Katana Morunga, a 15-month-old baby from New Zealand, is at the center of a family’s desperate fight to keep her alive. Diagnosed with Dnm2 congenital myopathy, an extremely rare genetic disorder, Katana’s condition makes her highly susceptible to respiratory illnesses. A minor infection could lead to a serious hospitalization, as she has already spent time in Starship Hospital on 30 occasions, requiring ventilation twice during her brief life.

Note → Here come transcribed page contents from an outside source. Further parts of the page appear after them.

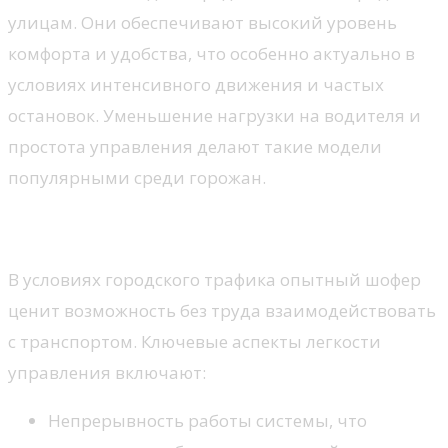
улицам. Они обеспечивают высокий уровень
комфорта и удобства, что особенно актуально в
условиях интенсивного движения и частых
остановок. Уменьшение нагрузки на водителя и
простота управления делают такие модели
популярными среди горожан.
Легкость в управлении
В условиях городского трафика опытный шофер
ценит возможность без труда взаимодействовать
с транспортом. Ключевые аспекты легкости
управления включают:
Непрерывность работы системы, что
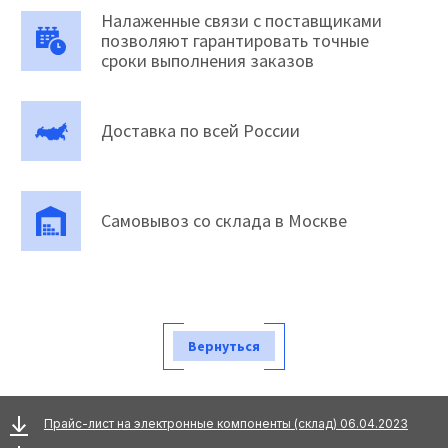
Налаженные связи с поставщиками
позволяют гарантировать точные
сроки выполнения заказов
Доставка по всей России
Самовывоз со склада в Москве
Вернуться
Прайс-лист на электронные компоненты (склад) 06.04.2023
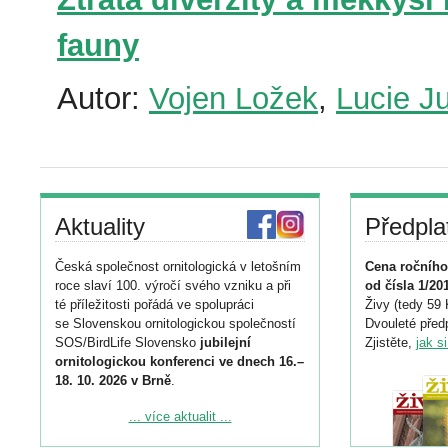
fauny
Autor:
Vojen Ložek
,
Lucie J
Aktuality
Předpla
Česká společnost ornitologická v letošním
Cena ročního
roce slaví 100. výročí svého vzniku a při
od čísla 1/20
té příležitosti pořádá ve spolupráci
Živy (tedy 59 
se Slovenskou ornitologickou společností
Dvouleté předp
SOS/BirdLife Slovensko
jubilejní
Zjistěte,
jak s
ornitologickou konferenci ve dnech 16.–
18. 10. 2026 v Brně
.
Podrobnější informace ke konferenci
... více aktualit ...
naleznete zde:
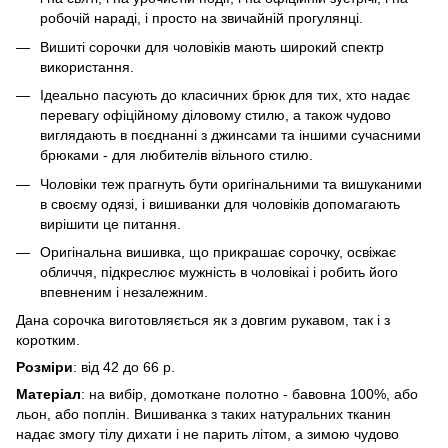
робочій нараді, і просто на звичайній прогулянці.
Вишиті сорочки для чоловіків мають широкий спектр
використання.
Ідеально пасують до класичних брюк для тих, хто надає
перевагу офіційному діловому стилю, а також чудово
виглядають в поєднанні з джинсами та іншими сучасними
брюками - для любителів вільного стилю.
Чоловіки теж прагнуть бути оригінальними та вишуканими
в своєму одязі, і вишиванки для чоловіків допомагають
вирішити це питання.
Оригінальна вишивка, що прикрашає сорочку, освіжає
обличчя, підкреслює мужність в чоловікаі і робить його
впевненим і незалежним.
Дана сорочка виготовляється як з довгим рукавом, так і з
коротким.
Розміри
: від 42 до 66 р.
Матеріал
: на вибір, домоткане полотно - бавовна 100%, або
льон, або поплін. Вишиванка з таких натуральних тканин
надає змогу тілу дихати і не парить літом, а зимою чудово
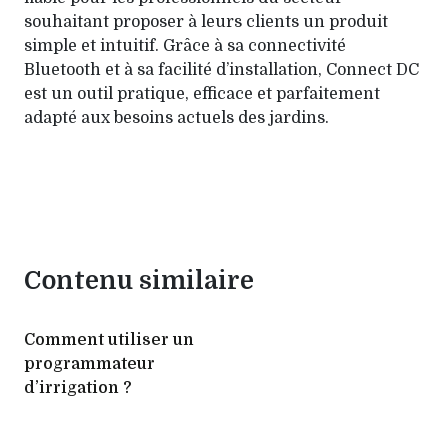
souhaitant proposer à leurs clients un produit
simple et intuitif. Grâce à sa connectivité
Bluetooth et à sa facilité d’installation, Connect DC
est un outil pratique, efficace et parfaitement
adapté aux besoins actuels des jardins.
Contenu similaire
Comment utiliser un
programmateur
d’irrigation ?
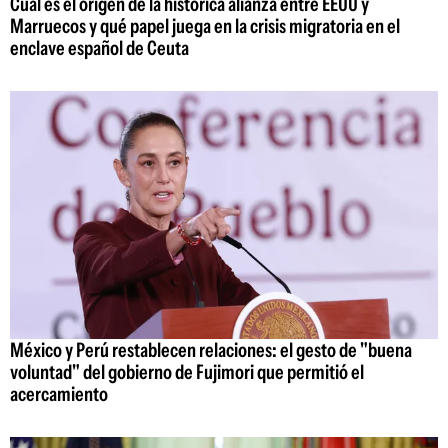
Cuál es el origen de la histórica alianza entre EEUU y
Marruecos y qué papel juega en la crisis migratoria en el
enclave español de Ceuta
México y Perú restablecen relaciones: el gesto de "buena
voluntad" del gobierno de Fujimori que permitió el
acercamiento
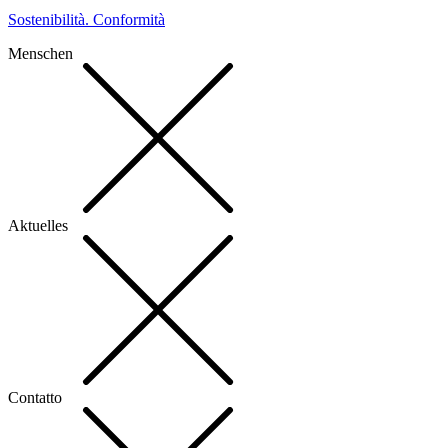
Sostenibilità. Conformità
Menschen
Aktuelles
Contatto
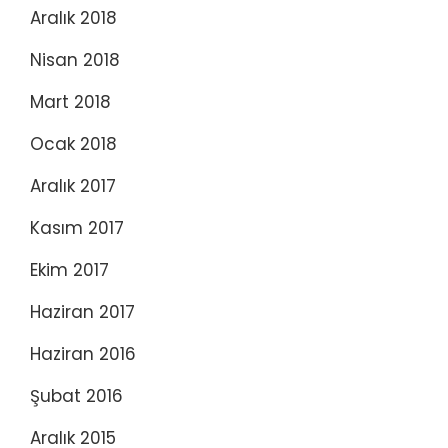
Aralık 2018
Nisan 2018
Mart 2018
Ocak 2018
Aralık 2017
Kasım 2017
Ekim 2017
Haziran 2017
Haziran 2016
Şubat 2016
Aralık 2015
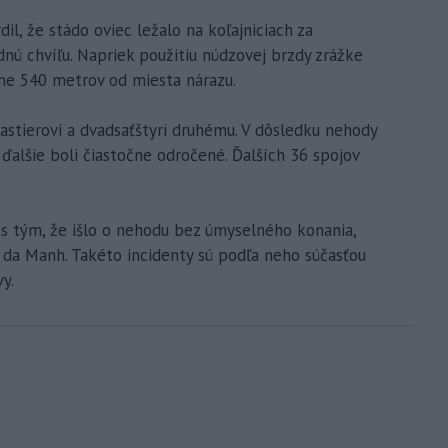
l, že stádo oviec ležalo na koľajniciach za
dnú chvíľu. Napriek použitiu núdzovej brzdy zrážke
ižne 540 metrov od miesta nárazu.
astierovi a dvadsaťštyri druhému. V dôsledku nehody
ďalšie boli čiastočne odročené. Ďalších 36 spojov
 s tým, že išlo o nehodu bez úmyselného konania,
o da Manh. Takéto incidenty sú podľa neho súčasťou
y.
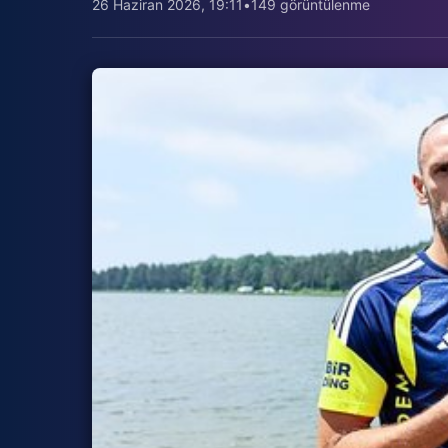
26 Haziran 2026, 19:11
•
149 görüntülenme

The rarity of Dnm2 congenital myopathy is staggering. Research has identified only 42 patients across North America, South America, and Europe with this condition. Additionally, there have been a few documented cases in countries like India and South Africa. Katana’s mother, Angelica Pohamara, believes her daughter is the only known New Zealander affected by this incurable disorder. This claim is supported by Rare Disorders NZ, which has no record of any other cases in the country.

Katana’s journey has been fraught with challenges. Each hospitalization serves as a reminder of the precariousness of her health. As her family navigates the complexities of her condition, they are met with a mixture of emotional strain and unwavering determination. The fight to maintain Katana’s health is not just a personal battle; it underscores the broader implications of rare genetic disorders and their impact on families.

In the face of these challenges, Angelica’s resolve remains strong. She seeks to raise awareness about Dnm2 congenital myopathy, hoping that sharing Katana’s story might contribute to broader discussions around the disorder. The family is also advocating for more research and support for those living with rare diseases, emphasizing the need for comprehensive healthcare resources.

Despite the difficulties, moments of joy punctuate Katana’s life. Her personality shines through, capturing the hearts of those around her. The family cherishes each laugh and smile, holding onto hope as they face the uncertainties ahead. For Angelica, every day is a testament to Katana’s strength and resilience.

The story of Katana Morunga is not just about a rare condition; it encapsulates the trials and triumphs of families caring for children with complex healthcare needs. As they continue their fight, they shine a light on the challenges faced by families dealing with rare diseases and the urgent need for research and support in this field.